AI Leaders Build Harnesses to Turn Employees into Power Users
Top companies capture 75% of AI gains by using it for growth and reinvention, not efficiency—building internal systems like RAMP's Glass that connect tools, share skills via a 350+ marketplace, and provide persistent memory, making every employee effective on day one.
AI Leaders Drive Growth, Not Just Efficiency
Leading companies secure 75% of AI's economic gains by treating it as a growth technology, being 2-3x more likely to pursue new opportunities and 2.6x more likely to reinvent business models.
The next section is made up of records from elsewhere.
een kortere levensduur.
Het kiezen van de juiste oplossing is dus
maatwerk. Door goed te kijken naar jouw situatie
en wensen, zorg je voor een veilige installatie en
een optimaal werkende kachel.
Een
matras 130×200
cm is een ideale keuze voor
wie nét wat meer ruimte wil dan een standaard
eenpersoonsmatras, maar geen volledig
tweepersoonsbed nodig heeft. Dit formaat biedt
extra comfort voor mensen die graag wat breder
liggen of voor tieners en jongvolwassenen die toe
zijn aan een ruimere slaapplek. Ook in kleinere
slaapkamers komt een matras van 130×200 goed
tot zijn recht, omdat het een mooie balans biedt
McKinsey's analysis of 20 AI leaders across industries shows AI transformations deliver 20% EBITDA uplift, break-even in 1-2 years, and $3 incremental EBITDA per $1 invested—far beyond productivity tweaks. They target economic leverage points like supply chain integration (e.g., Toyota's AI breakthroughs in automotive) and build enduring systems around AI, not just deploy tools. Data is the key constraint, requiring ongoing enrichment as an operational discipline. Senior business leaders must gain AI expertise, combining domain knowledge with tech skills, while keeping 70%+ of AI talent in-house for people-led transformations. Agentic engineering—ingesting unstructured data, adding agents, automating guardrails, and codifying playbooks—is the next frontier, with speed as the core advantage amid shrinking skill half-lives.
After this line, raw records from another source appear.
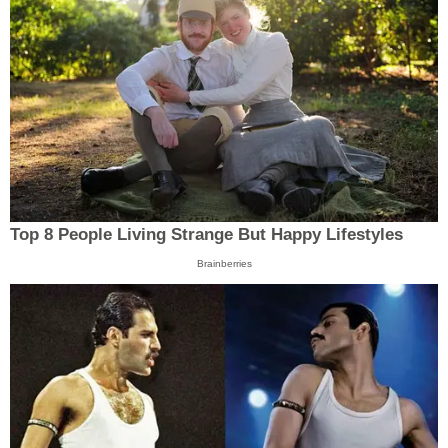
Top 8 People Living Strange But Happy Lifestyles
Brainberries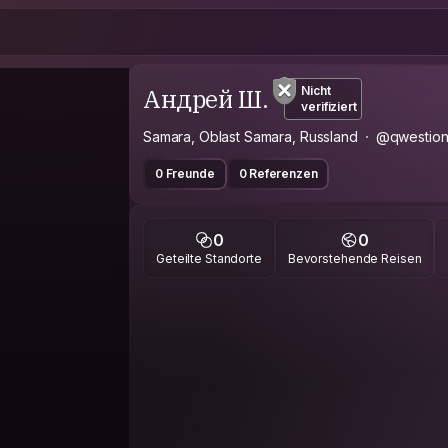
Андрей Ш.
Nicht
verifiziert
Samara, Oblast Samara, Russland
@qwestio
0 Freunde
0 Referenzen
0
0
Geteilte Standorte
Bevorstehende Reisen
Institutional AI Requires Coordination Beyond Individuals
Individual AI boosts personal productivity 10x, but no company has seen 10x value without institutional AI processes that align efforts. George Sulka's A16Z piece outlines seven pillars, starting with coordination: without defined roles, OKRs, and communication for humans and agents, AI creates chaos—like employees with mismatched prompting styles generating incompatible outputs. Institutional AI filters noise from exploding content, enforces professional objectivity over personal alignment, and scales revenue, not just saves time. PWC echoes this: top 20% firms don't just use AI better; they use it differently for structural change.
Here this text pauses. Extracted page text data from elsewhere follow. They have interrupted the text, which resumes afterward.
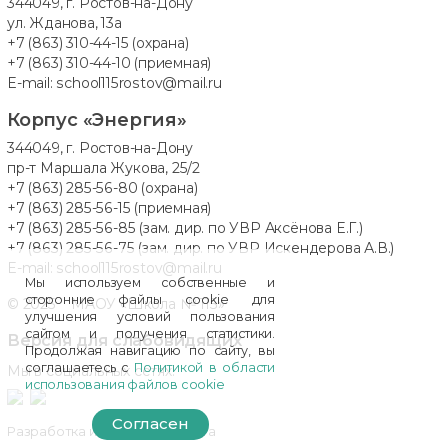
344049, г. Ростов-на-Дону
ул. Жданова, 13а
+7 (863) 310-44-15
(охрана)
+7 (863) 310-44-10
(приемная)
E-mail:
school115rostov@mail.ru
Корпус «Энергия»
344049, г. Ростов-на-Дону
пр-т Маршала Жукова, 25/2
+7 (863) 285-56-80
(охрана)
+7 (863) 285-56-15
(приемная)
+7 (863) 285-56-85
(зам. дир. по УВР Аксёнова Е.Г.)
+7 (863) 285-56-75
(зам. дир. по УВР Искендерова А.В.)
E-mail:
school115rostov@mail.ru
Мы используем собственные и
сторонние файлы cookie для
© 2025 МАОУ «Школа № 115»
улучшения условий пользования
сайтом и получения статистики.
Версия для слабовидящих
Продолжая навигацию по сайту, вы
соглашаетесь с
Политикой в области
Мы в социальных сетях:
использования файлов cookie
Согласен
Разработка и поддержка сайта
RAMP's Glass: Raise the Floor with Shared Harnesses
RAMP built Glass, an internal AI workspace, because models are ready but setups are painful—only 9% of employees used AI daily until day-one access with SSO integrations, persistent memory from tools like Slack/Notion/Linear, and scheduled automations (daily/weekly/cron, even offline). Three principles: (1) Preserve full power-user upside (multi-window workflows, deep integrations) rather than dumbing down; AI tutors handle complexity. (2) Share breakthroughs via Dojo marketplace (350+ reusable skills, e.g., Zendesk workflow pulling tickets/account health for resolutions). (3) Product enables learning—Sensei AI recommends top 5 skills by role/tools/history; memory synthesizes sessions daily. Why build in-house? It's a moat for productivity, enables same-day fixes via Slack triage, and informs external products. Results: New hires know teams/projects/tools instantly; non-engineers run automations once needing 6-month engineers. Learn by doing—skills/memory show 'what good looks like,' accelerating mastery faster than workshops. This organizational harness engineering compounds advantages, evolving agentic work into everyone's capability.